In recent years, the construction of China's carbon emission trading market has been steadily promoted. Since October 2011, China has launched pilot projects for local carbon emission trading markets in Beijing, Tianjin, Shanghai, Chongqing, Guangdong, Hubei, Shenzhen and other places. As of December 29, 2023, the Shanghai carbon emission trading market has attracted more than 1,860 units to open accounts for trading, with a cumulative trading volume of 240 million tons and a cumulative turnover of 4.222 billion yuan, ranking first in the country in terms of the volume of national voluntary certified emission reductions (CCER). The managed enterprises have completed the settlement of carbon emission allowances in 2022, creating a record of 100% compliance for 10 consecutive years. At present, 378 key emitting enterprises have been included in the Shanghai carbon market, covering 28 industries such as steel, electric power, chemicals, aviation, water transportation and construction.
On November 26, 2013, the Shanghai Carbon Emission Trading opened on the Shanghai Environment and Energy Exchange, marking the official opening of the era of the Shanghai Carbon Emission Trading Pilot from the R&D stage to the operation stage, and the use of "economic leverage" to control carbon emissions. Over the past decade, the cumulative trading volume and value of the Shanghai carbon market have shown an increasing trend.
The Shanghai ETS has gone through 10 years of great significance. Zhou Jun, director of the Climate Change Division of the Shanghai Municipal Bureau of Ecology and Environment, also felt the same way. He admits that 100% compliance in the carbon market is not achieved overnight, and in the early days of the establishment of the carbon market, the carbon emissions, compliance costs, and cooperation of enterprises are unknown. As a result, the Shanghai ETS has adopted a three-step approach, and practice has shown that the results are obvious.
The first phase, from 2013 to 2015, focused on popularizing the concept of carbon markets. In order to increase the acceptance of enterprises, the Shanghai carbon market adopts the method of 100% free distribution of allowances. In the second phase, from 2016 to 2018, Shanghai gradually tightened the proportion of free allowances, and the overall quota surplus in the market decreased year by year, prompting enterprises to continuously improve their carbon emission management level and awareness of carbon asset management under pressure. In the third stage, from 2019 to the present, the "buffer period" has ended, and a large number of enterprises have faced the pressure to comply with the agreement.

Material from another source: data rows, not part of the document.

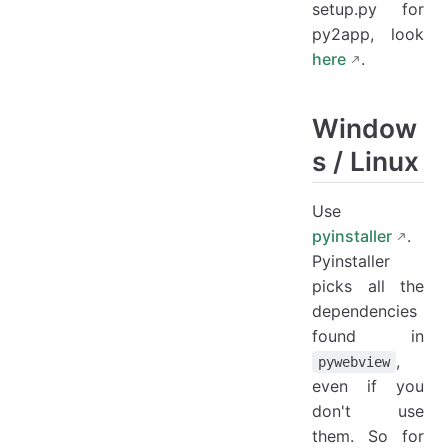
setup.py for
py2app, look
here
.
Window
s / Linux
Use
pyinstaller
.
Pyinstaller
picks all the
dependencies
found in
,
pywebview
even if you
don't use
them. So for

According to reports, the enterprises currently included in the management of carbon emission quotas in Shanghai account for more than 60% of the city's carbon emissions. In terms of emission reduction effects, in the past 10 years, Shanghai's carbon dioxide emissions per unit of GDP have dropped by more than 50%. At the same time, green electricity trading has been stimulated. Encouraged by policies, Shanghai's green electricity trading volume will exceed 2 billion kWh in 2023, and export-related enterprises such as steel, petrochemical, and electronic information are the most enthusiastic to participate in green electricity trading.
Through green electricity trading, users can not only obtain a clean and reliable power supply, but also enjoy the environmental rights and green attributes brought by green electricity, and enhance international competitiveness. According to reports, from 2022, Covestro, one of the world's largest polymer producers, will participate in green electricity trading in China. In 2023, more than 40% of the electricity generated at Covestro's Verbund site in Shanghai will come from green electricity, and the proportion of "self-production and self-consumption" is steadily increasing. At the beginning of the new year, the second phase of the photovoltaic project at Covestro's Shanghai Verbund site will be put into operation, which can generate 6.5 million kWh of green electricity per year and reduce thousands of tons of carbon emissions. In 2023, DSM-Firmenich will use 40% of all DSM-Firmenich plants in China. The company's six operating sites, including Shanghai, Jiangsu, Wuxi and Changchun, have also signed five-year green power trading agreements to gradually achieve 100% green power supply from 2024 to 2028.